Hoje, durante um plantão infernal no PS de Cirurgia do HC, quase no final dele às 18:30, decido pegar uma última ficha antes de ir embora. Chamo o paciente pelo nome e vejo um senhor vindo, aparentemente saudável, com um rosto familiar. Na hora me veio a dúvida: “será que conheço?”.

- “Olá, boa noite! Já nos encontramos antes, não?”

- “Sim, três meses atrás quando eu achei que fosse morrer”

Costumamos atender tantas pessoas nos pronto-socorros que é difícil lembrar de todos. E eu, particularmente, tenho uma memória visual muito ruim e dificilmente me lembro da fisionomia dos pacientes um dia depois de vê-los.

Mas depois que ele falou aquilo, eu lembrei!

A situação em que me encontrei com ele pela primeira vez tinha sido bem diferente. Estava no HU, durante meu estágio no PS de Cirurgia de lá. Era de madrugada, umas 4h da manhã. E o paciente também estava bem diferente, suando frio, branco como uma folha de papel e com a pressão arterial muito baixa. Lembrei até que ele dizia:

Essas pedras nos rins estão me matando!

Ele recebera esse diagnóstico no dia anterior em outro pronto-socorro, onde não havia tomógrafos e o aparelho de ultrassonografia estava quebrado.

No momento achei estranho uma dor de litíase renal causar tanto estrago como aquele, e, lembrando do dogma #1 da Medicina ("Se te comove, MOVE."), levei-o para a Sala de Emergência, pedi para a Técnica de Enfermagem me ajudar a monitorizá-lo, dar oxigênio, pegar acesso venoso e colher sangue para pedir exames. Então chamei o residente para vê-lo, e pedi para fazer soro para repor volume e realizar uma tomografia do abdome quando ficasse mais estável.

Infelizmente meu plantão acabou e eu não pude continuar a acompanhá-lo.

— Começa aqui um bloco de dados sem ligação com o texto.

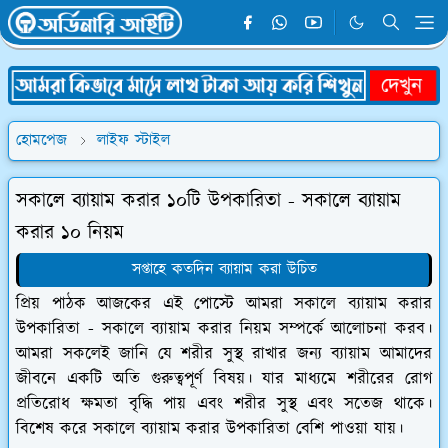
হোমপেজ
লাইফ স্টাইল
সকালে ব্যায়াম করার ১০টি উপকারিতা - সকালে ব্যায়াম
করার ১০ নিয়ম
সপ্তাহে কতদিন ব্যায়াম করা উচিত
প্রিয় পাঠক আজকের এই পোস্টে আমরা সকালে ব্যায়াম করার
উপকারিতা - সকালে ব্যায়াম করার নিয়ম সম্পর্কে আলোচনা করব।
আমরা সকলেই জানি যে শরীর সুস্থ রাখার জন্য ব্যায়াম আমাদের
জীবনে একটি অতি গুরুত্বপূর্ণ বিষয়। যার মাধ্যমে শরীরের রোগ
প্রতিরোধ ক্ষমতা বৃদ্ধি পায় এবং শরীর সুস্থ এবং সতেজ থাকে।
বিশেষ করে সকালে ব্যায়াম করার উপকারিতা বেশি পাওয়া যায়।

Despedi-me dele e da sua esposa dizendo que tudo ia ficar bem. E então fui embora imaginando se minha hipótese diagnóstica estava realmente correta.

No dia seguinte, descobri que eu tinha acertado. Ele tinha rotura de aneurisma de aorta abdominal, o que é bastante ruim e grave. Ele fora encaminhado para o HC e realizou cirurgia vascular de emergência.

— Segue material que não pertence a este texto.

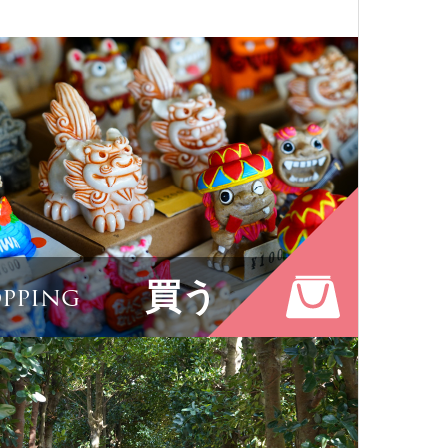
ひみつ
買う
pping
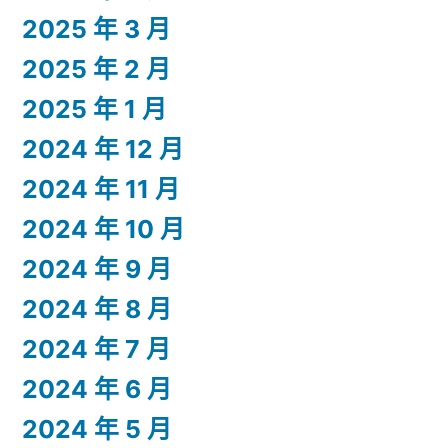
2025 年 3 月
2025 年 2 月
2025 年 1 月
2024 年 12 月
2024 年 11 月
2024 年 10 月
2024 年 9 月
2024 年 8 月
2024 年 7 月
2024 年 6 月
2024 年 5 月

Alguns não vão entender a tomografia, mas imaginem que a seta aponta para algo bem ruim.

E a partir de então, não soube mais dele.

Eis que, três meses e alguns muitos plantões depois, reencontro-o em outro hospital. Coincidências da vida… E ele ainda se lembrava de mim e eu dele! Ele estava no PS hoje por outro motivo, mas fiquei muito feliz em reencontrá-lo bem. Disse que parou de fumar e estava fazendo caminhadas com o filho no final do dia. Passou a enxergar a vida de outra maneira e estava vivendo melhor.

Depois de corrigi-lo pela décima vez, ao me chamar de doutor, dizendo que eu ainda não o sou, ele fala:

"Doutor, me desculpa, mas vou te chamar de doutor sim. Devo tudo isso a você e ao pessoal daqui do HC e do Hospital da USP. Eu achei que eu não fosse passar daquela noite, e hoje tive a sorte de te encontrar pra te agradecer. Muito obrigado por salvar minha vida."

Até então nunca tinha sentido o peso dessas palavras. Salvar uma vida… Naquela noite, e ainda hoje, não consigo ver que salvei uma vida. Prefiro pensar que foi o tomógrafo que o salvou, aquele soro ou os cirurgiões que consertaram a aorta rompida. Mas no fundo sei que temos essas responsabilidades (gigantescas!) que, na correria do plantão, tentamos disfarçar.

Não soube o que responder na hora. Pensei na hora: "obrigado você, por me ensinar tanto daquilo que mais amo!". A Medicina as vezes tem dessas coisas.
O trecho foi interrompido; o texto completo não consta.